There is also provided a method of cutting a work piece comprising the step of contacting the work piece with an abrasive wheel comprising a straight, monolithic, grain-reinforced abrasive disk having a uniform width in the range of about 20-2,500 μm, consisting essentially of about 2.5-50 vol. % abrasive grains and a complemental amount of a bond comprising a metal component and an active metal which forms a chemical bond with the abrasive grains on sintering, the active metal being present in an amount effective to produce an elastic modulus of the grain-reinforced abrasive disk at least 10% higher than the elastic modulus of a sintered disk of same composition but free of active metal.

Further this invention provides a method of making an abrasive tool comprising the steps of

(a) providing preselected proportions of particulate ingredients comprising

(1) abrasive grains;

(2) a metal component consisting essentially of a major fraction of copper and a minor fraction of tin; and

(3) an active metal which can form a chemical bond with the abrasive grains on sintering;

(b) mixing the particulate ingredients to form a uniform composition;

(c) placing the uniform composition into a mold of preselected shape;

(d) compressing the mold to a pressure in the range of about 345-690 MPa for a duration effective to form a molded article;

(e) heating the molded article to a temperature in the range of about 500-900° C. for a duration effective to sinter the metal component and active metal to a sintered bond, thereby integrating the abrasive grains and sintered bond into a grain-reinforced composite; and

(f) cooling the grain-reinforced composite to form the abrasive tool.

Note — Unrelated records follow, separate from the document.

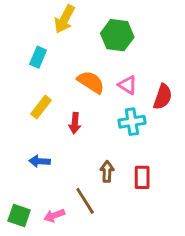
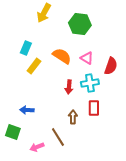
cyan rectangle: (38, 57) -> (26, 48), moved
yellow rectangle: (41, 107) -> (34, 66), moved
red arrow: (75, 123) -> (69, 87), moved
red rectangle: (142, 177) -> (94, 108), moved
green square: (19, 215) -> (13, 132), moved

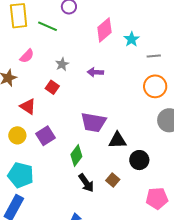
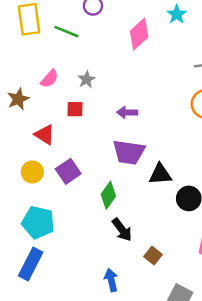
cyan star: (132, 39) -> (177, 14), moved
pink semicircle: (27, 56) -> (49, 79), moved
purple arrow: (95, 72) -> (127, 112), moved
red square: (52, 87) -> (75, 109), turned -32
brown square: (113, 180) -> (153, 256), moved

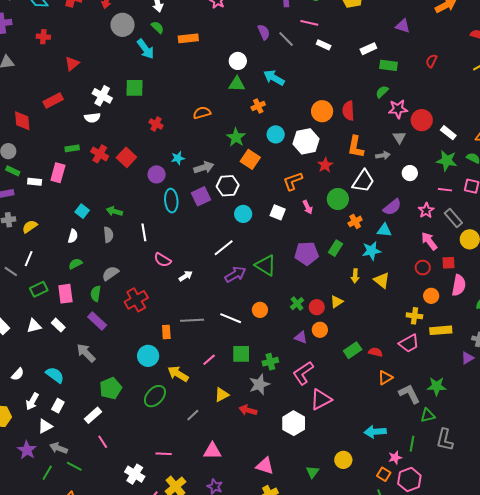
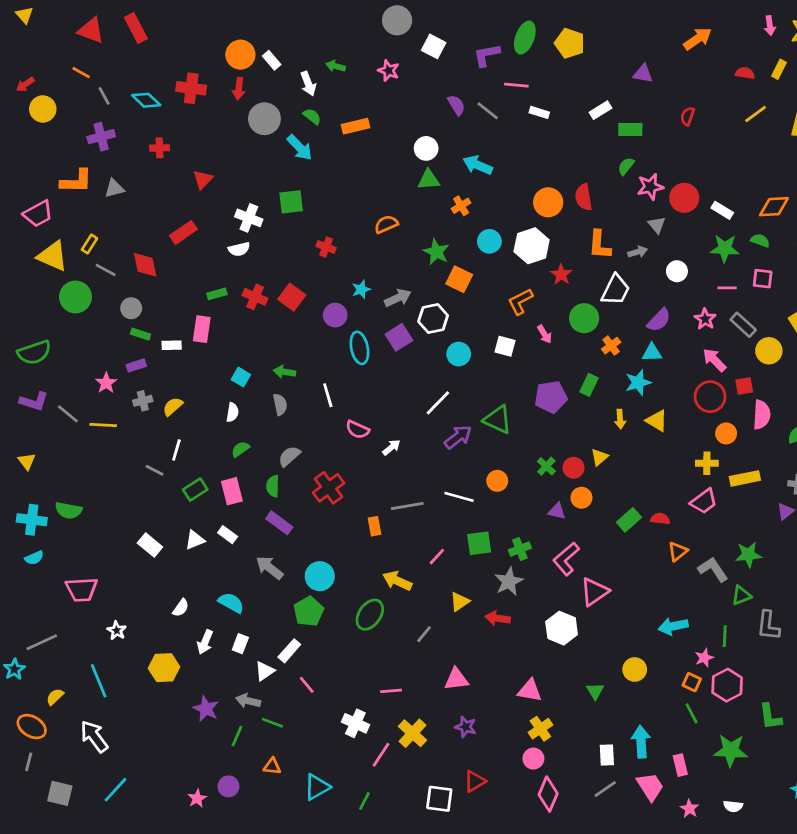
red circle: (423, 268) -> (710, 397), size x1.5
cyan circle: (148, 356) -> (320, 576), moved
white triangle: (45, 426) -> (265, 671), moved

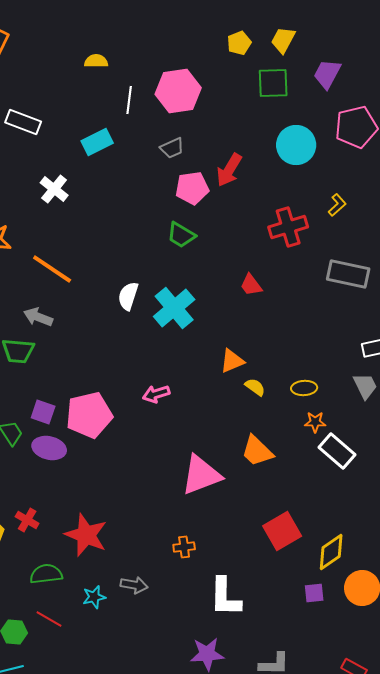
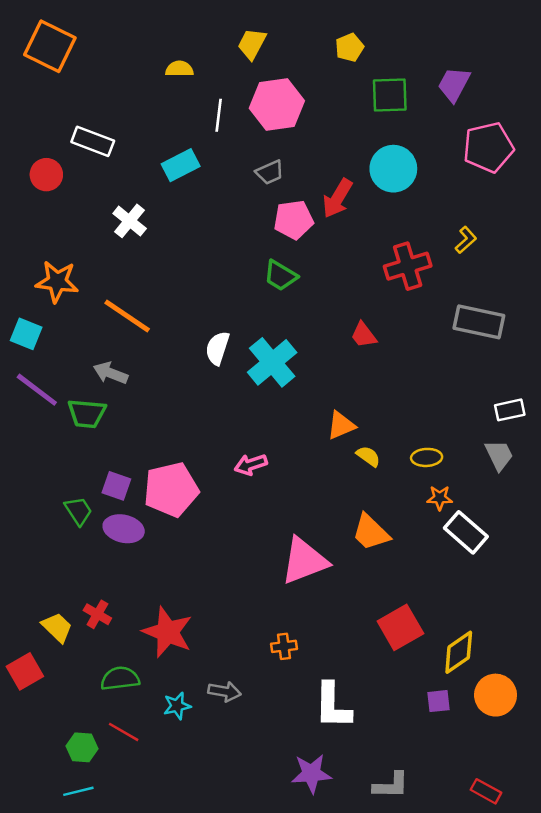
yellow trapezoid: (283, 40) -> (252, 44), moved
cyan circle: (296, 145) -> (393, 169), moved

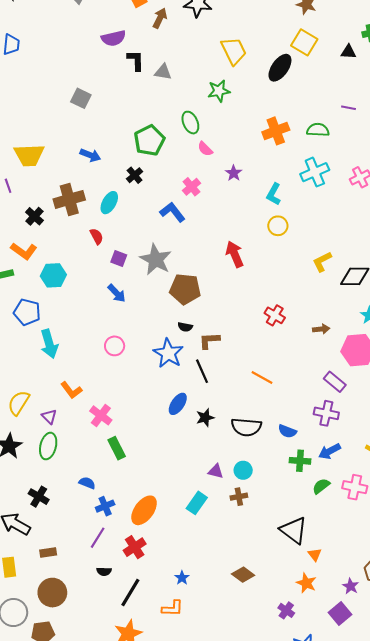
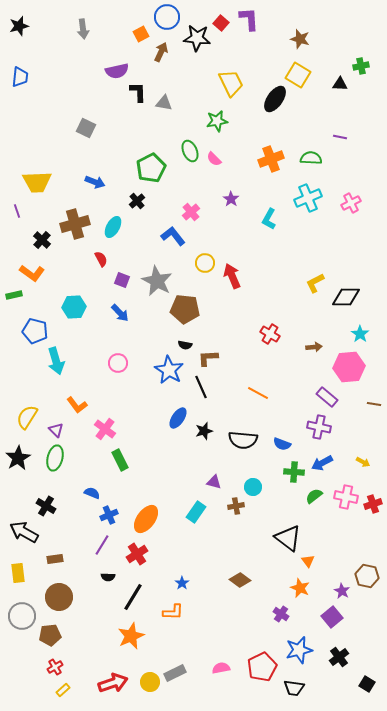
pink semicircle: (205, 149) -> (214, 159), moved
yellow circle: (278, 226) -> (205, 263), moved
cyan hexagon: (53, 275) -> (74, 307), moved
cyan circle: (243, 470) -> (253, 487), moved

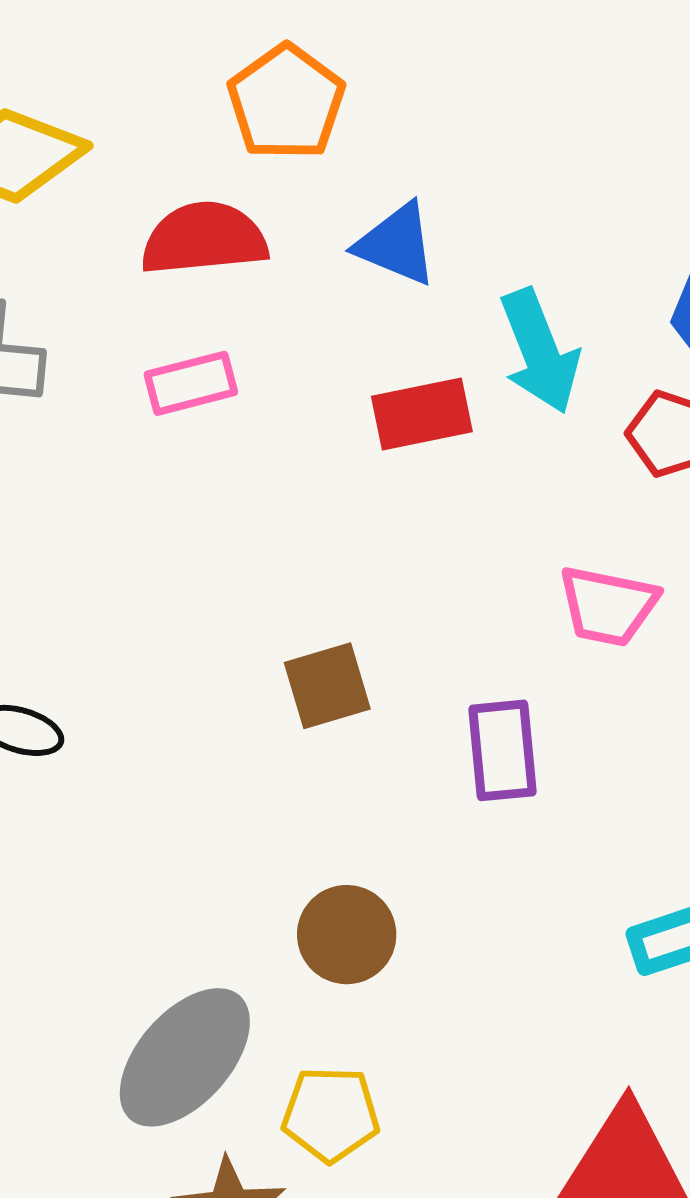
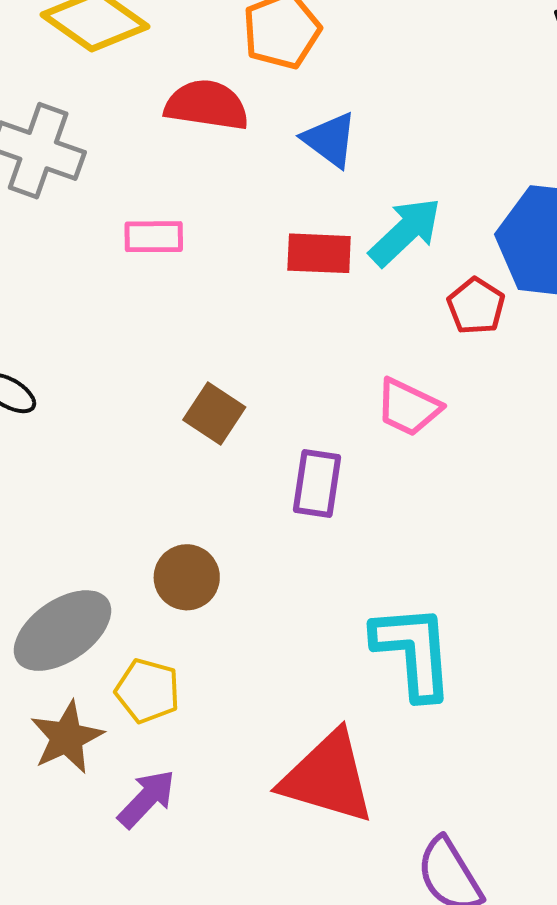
cyan arrow: (540, 351) -> (405, 232), turned -126
pink rectangle: (191, 383) -> (154, 237), moved
brown square: (327, 686) -> (214, 414), turned 36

The present invention can be applied to straight, circular, monolithic abrasive wheels. The term “straight” means that the axial thickness of the wheel is uniform at all radii from the radius of the arbor hole to the outer radius of the wheel. An important application intended for these wheels is slicing thin sections such as wafers and pucks of inorganic substances with precision and reduced kerf loss. Often superior results are achieved by operating the wheel at high cutting speeds, i.e., velocity of the abrasive surface in contact with the work piece. Such performance criteria and operating conditions are usually attained using wheels of extremely small, uniform thickness and large diameter. Hence, preferred wheels of this invention prominently feature a characteristically high aspect ratio . Aspect ratio is defined as the ratio of the outer diameter of the wheel divided by the axial cross section dimension, that is, the thickness of the wheel. The aspect ratio should be about 20-6000, preferably about 100-1200, and more preferably, about 250-1200 to 1.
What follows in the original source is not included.